◆ Source records
= = = = =

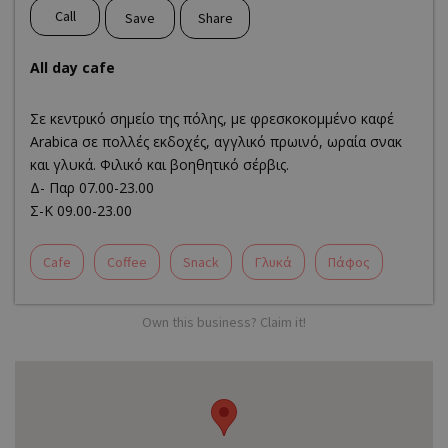
Call
Save
Share
All day cafe
Σε κεντρικό σημείο της πόλης, με φρεσκοκομμένο καφέ
Arabica σε πολλές εκδοχές, αγγλικό πρωινό, ωραία σνακ
και γλυκά. Φιλικό και βοηθητικό σέρβις.
Δ- Παρ 07.00-23.00
Σ-Κ 09.00-23.00
Cafe
Coffee
Snack
Γλυκά
Πάφος
Own this business? Claim it!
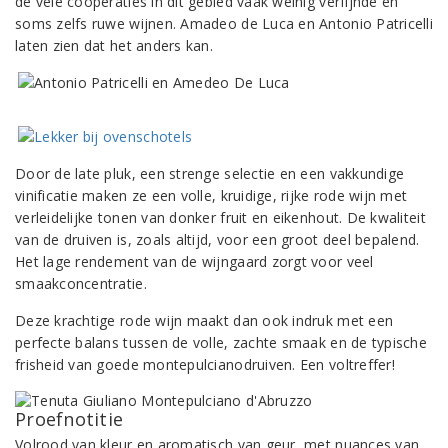
de vele coöperaties in dit gebied vaak weinig verfijnde en
soms zelfs ruwe wijnen. Amadeo de Luca en Antonio Patricelli
laten zien dat het anders kan.
Door de late pluk, een strenge selectie en een vakkundige
vinificatie maken ze een volle, kruidige, rijke rode wijn met
verleidelijke tonen van donker fruit en eikenhout. De kwaliteit
van de druiven is, zoals altijd, voor een groot deel bepalend.
Het lage rendement van de wijngaard zorgt voor veel
smaakconcentratie.
Deze krachtige rode wijn maakt dan ook indruk met een
perfecte balans tussen de volle, zachte smaak en de typische
frisheid van goede montepulcianodruiven. Een voltreffer!
Proefnotitie
Volrood van kleur en aromatisch van geur, met nuances van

= = = = =

◆ Activity
State how many lines in the records contain the string "rode". Give the number with no words around it.

◆ Answer space
2